No circularity: empirical system evaluation with no derivations or fitted predictions

full rationale

The paper presents a multi-agent LLM framework for parsing floor-plan images into a spatial knowledge graph and generating navigation instructions, evaluated empirically on real building floors (MP-1, MP-3) and the CVC-FP benchmark. Success rates are reported as direct measurements against single-call LLM baselines, with no equations, first-principles derivations, parameter fitting, or self-referential definitions. The claimed gains rest on external comparisons and real-world testing rather than any reduction of outputs to inputs by construction.
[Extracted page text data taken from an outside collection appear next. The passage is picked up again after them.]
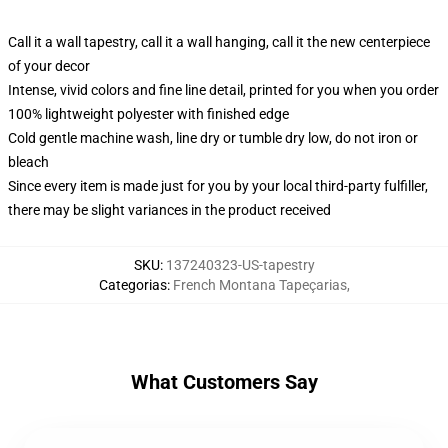
Call it a wall tapestry, call it a wall hanging, call it the new centerpiece
of your decor
Intense, vivid colors and fine line detail, printed for you when you order
100% lightweight polyester with finished edge
Cold gentle machine wash, line dry or tumble dry low, do not iron or
bleach
Since every item is made just for you by your local third-party fulfiller,
there may be slight variances in the product received
SKU
:
137240323-US-tapestry
Categorias
:
French Montana Tapeçarias
,
What Customers Say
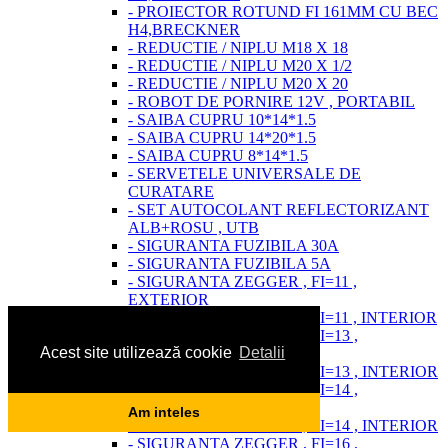
- PROIECTOR ROTUND FI 161MM CU BEC
H4,BRECKNER
- REDUCTIE / NIPLU M18 X 18
- REDUCTIE / NIPLU M20 X 1/2
- REDUCTIE / NIPLU M20 X 20
- ROBOT DE PORNIRE 12V , PORTABIL
- SAIBA CUPRU 10*14*1.5
- SAIBA CUPRU 14*20*1.5
- SAIBA CUPRU 8*14*1.5
- SERVETELE UNIVERSALE DE
CURATARE
- SET AUTOCOLANT REFLECTORIZANT
ALB+ROSU , UTB
- SIGURANTA FUZIBILA 30A
- SIGURANTA FUZIBILA 5A
- SIGURANTA ZEGGER , FI=11 ,
EXTERIOR
- SIGURANTA ZEGGER , FI=11 , INTERIOR
- SIGURANTA ZEGGER , FI=13 ,
Acest site utilizează cookie
Detalii
EXTERIOR
- SIGURANTA ZEGGER , FI=13 , INTERIOR
- SIGURANTA ZEGGER , FI=14 ,
EXTERIOR
Am inteles
- SIGURANTA ZEGGER , FI=14 , INTERIOR
- SIGURANTA ZEGGER , FI=16 ,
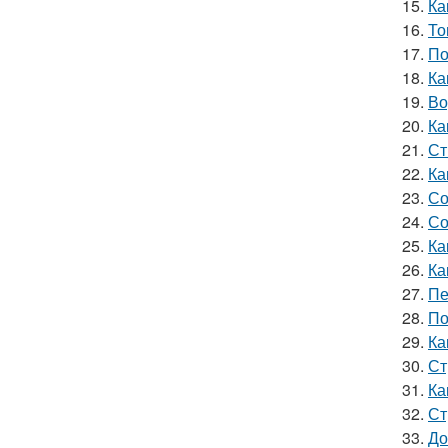
15.
Ка
16.
То
17.
По
18.
Ка
19.
Во
20.
Ка
21.
Ст
22.
Ка
23.
Со
24.
Со
25.
Ка
26.
Ка
27.
Пе
28.
По
29.
Ка
30.
Ст
31.
Ка
32.
Ст
33.
До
No self-citation chains, ansatzes, or uniqueness theorems are invoked as load-bearing elements. The work is therefore self-contained as a systems contribution.

Axiom & Free-Parameter Ledger

0 free parameters · 0 axioms · 0 invented entities

Abstract-only review; no explicit free parameters, axioms, or invented entities are stated. The framework implicitly assumes reliable LLM spatial reasoning and hazard detection.